= Domnall mac Caustantín =

King of Dál Riata (uncertain) in early 9th century

Domnall mac Caustantín is thought to have been king of Dál Riata in the early ninth century.

Domnall's existence is uncertain, and is based on attempts to reconcile eleventh century works such as the poem Duan Albanach and the Synchronisms of Flann Mainistrech with the evidence of the Irish annals.

The Duan says that Domnall reigned for twenty-four years and places him between "Aodh", Áed Find, and the two Conalls, Conall mac Taidg and Conall mac Áedáin.
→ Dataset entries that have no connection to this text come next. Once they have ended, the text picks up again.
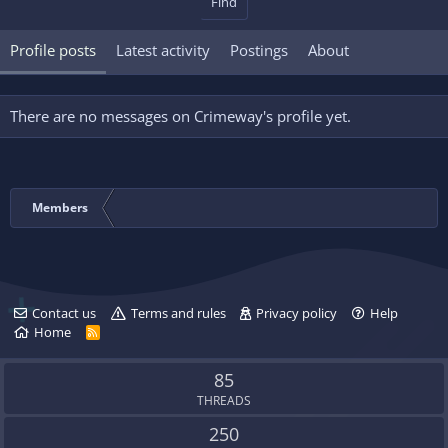
Find
Profile posts
Latest activity
Postings
About
There are no messages on Crimeway's profile yet.
Members
Contact us
Terms and rules
Privacy policy
Help
Home
R
S
S
85
THREADS
250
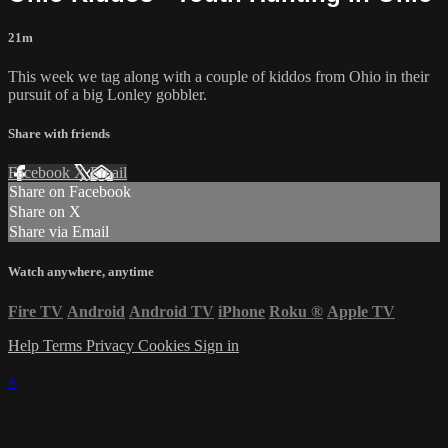
21m
This week we tag along with a couple of kiddos from Ohio in their
pursuit of a big Lonley gobbler.
Share with friends
Facebook
X
Email
Share on Facebook
Share on X
Share via Email
Watch anywhere, anytime
Fire TV
Android
Android TV
iPhone
Roku
®
Apple TV
Help
Terms
Privacy
Cookies
Sign in
×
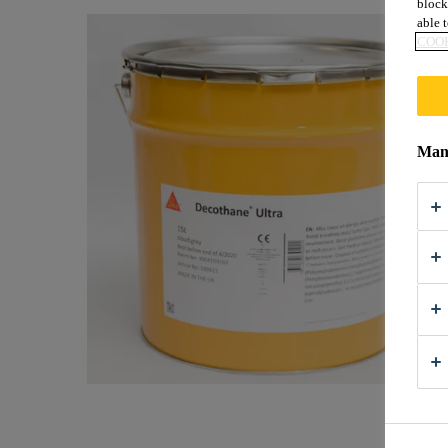
block
able t
COOK
Mana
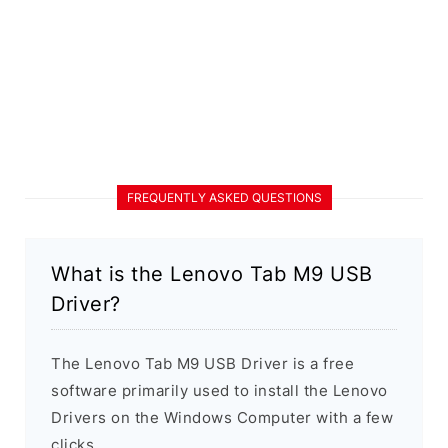
FREQUENTLY ASKED QUESTIONS
What is the Lenovo Tab M9 USB
Driver?
The Lenovo Tab M9 USB Driver is a free
software primarily used to install the Lenovo
Drivers on the Windows Computer with a few
clicks.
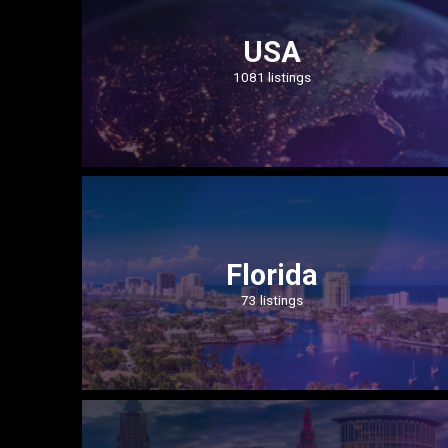
USA
1081 listings
Florida
73 listings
Flann gives Domnall's father's name as "Constantine". The only person of that relatively uncommon name known is Causantín mac Fergusa, king of the Picts from 792 to 820. Since Áed Find died in 778, and his brother Fergus mac Echdach was king of Dál Riata at his death in 781, it is thought unlikely that Caustantín's son could have been king as early as 781. Additionally, a king named Donncoirce is reported to have died in 792, and Conall mac Taidg died in 807, making it very difficult to accommodate a 24-year reign at this time.

Since no kings of Dál Riata are known for the period from 811, when the four-year reign of Conall mac Áedáin is presumed to have ended, and the four-year reign of Áed mac Boanta who died in 839, Domnall mac Caustantín may have been king from around 811 to around 835.